Une ancienne ministre des affaires étrangères, par exemple, dont la famille, comme beaucoup de Français nantis ayant des intérêts dans le pays, était sans doute elle aussi attachée à cet état des choses…
Dans la révolte qui surgit, à la question sociale s’est trouvée reliée tout naturellement la question de la Liberté, la volonté d’une démocratie à construire.
Une voie tracée… vers l’impasse.
A peine le peuple tunisien en lutte, avait-il fait, de façon conséquente, reculer le pouvoir et ses sbires, qu’on vit surgir de toute part, comme en Egypte, toute une série de « sauveurs suprêmes » qui venaient, « modestement » se mettre « au service de la population ». Il en était de prestigieux et de courageux. Torturés, emprisonnés, exilés, ils se voulaient d’une probité exemplaire, pleins de bonnes intentions pour exercer le pouvoir et faire le bien du Peuple.
Mais, comme en Egypte, préoccupé par leur lutte, par la défense de leurs intérêts et leurs passions, les insurgés qui avaient payé de leur sang leurs acquis de Liberté, s’en désintéressaient.
Et comme toujours les conseils ne manquèrent pas, issus de ces opposants lettrés revenus de l’étranger, passant au devant de la scène car sur médiatisés par la presse internationale.. Il fallait à présent être raisonnable, se méfier des extrémistes, et se diriger sagement vers la Démocratie, entendez par là la démocratie bourgeoise parlementaire, « la-seule-la-vraie ».
On a bien compris bien sûr que dans notre monde globalisé dominé encore par les puissances occidentales, la Démocratie signifie ici le modèle anglo-saxon qui dirige le monde depuis le XVIIIe siècle. Non sans hypocrisie il laisse croire, à travers les « trois pouvoirs » , que le Peuple, à travers des élections, a son mot à dire. Le vote serait le pivot, le symbole de ce « droit démocratique » et donc de la Liberté, oubliant que dans maintes dictatures il existe aussi ce passage, parfois obligé, aux urnes. Il est toujours bon de rappeler qu’à sa naissance en Angleterre, au XVIIe siècle, les élections et le droit de vote n’intéressait guère plus de 400 000 personnes - les plus riches évidemment - sur une population de plus de cinq millions d’habitants. Et la Révolution Française ne fit qu’enfoncer le clou en favorisant la prise du pouvoir par une élite bourgeoise (2).
De nos jours le Peuple tunisien, sa jeunesse (3), s’il veut une véritable démocratie, n’est pas dupe d’une fausse démocratie représentative partout contestée.
Les avatars de l’électoralisme
Comment ne pas organiser d’élections cependant ? Si l’on voulait en finir avec l’ancien régime et se tourner vers l’avenir, il fallait bien sanctionner la légitimité d’une nouvelle Constitution.

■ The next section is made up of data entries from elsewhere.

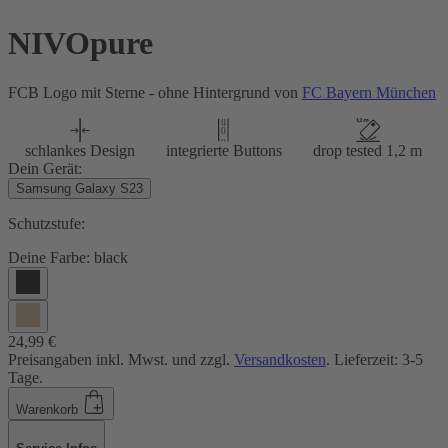
NIVOpure
FCB Logo mit Sterne - ohne Hintergrund von
FC Bayern München
schlankes Design
integrierte Buttons
drop tested 1,2 m
Dein Gerät:
Samsung Galaxy S23
Schutzstufe:
Deine Farbe:
black
24,99 €
Preisangaben inkl. Mwst. und zzgl.
Versandkosten
. Lieferzeit: 3-5
Tage.
Warenkorb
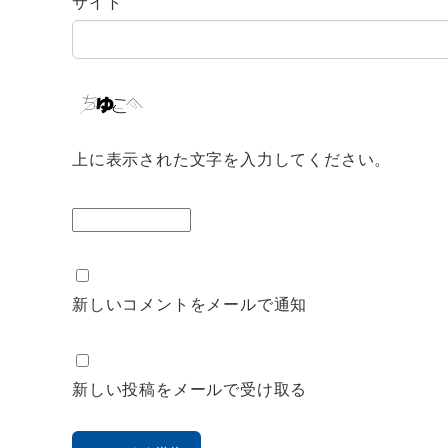
サイト
上に表示された文字を入力してください。
新しいコメントをメールで通知
新しい投稿をメールで受け取る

Mais dans les faits comment s’y prendre ? Qui allaient être les maîtres d’oeuvre du nouveau régime à mettre en place ?
Là les candidats se pressèrent au portillon ! On allait dire à ce peuple ce qu’il devait faire. Les benalistes y virent rapidement sinon un moyen de se remettre en selle du moins l’occasion de se refaire une virginité de « résistant » …de la dernière heure ! Classique. Et puis c’est l’argent qui aurait le dernier mot : ceux qui en avaient pouvaient avec démagogie tout se permettre pendant la campagne électorale.
Cela devenait cacophonie inaudible. On allait gouverner, siéger, sans possibilité de révocation des élus, condamnés à l’attente des prochaines élections, et ce « naturellement » pendant les années du mandat de l’élu.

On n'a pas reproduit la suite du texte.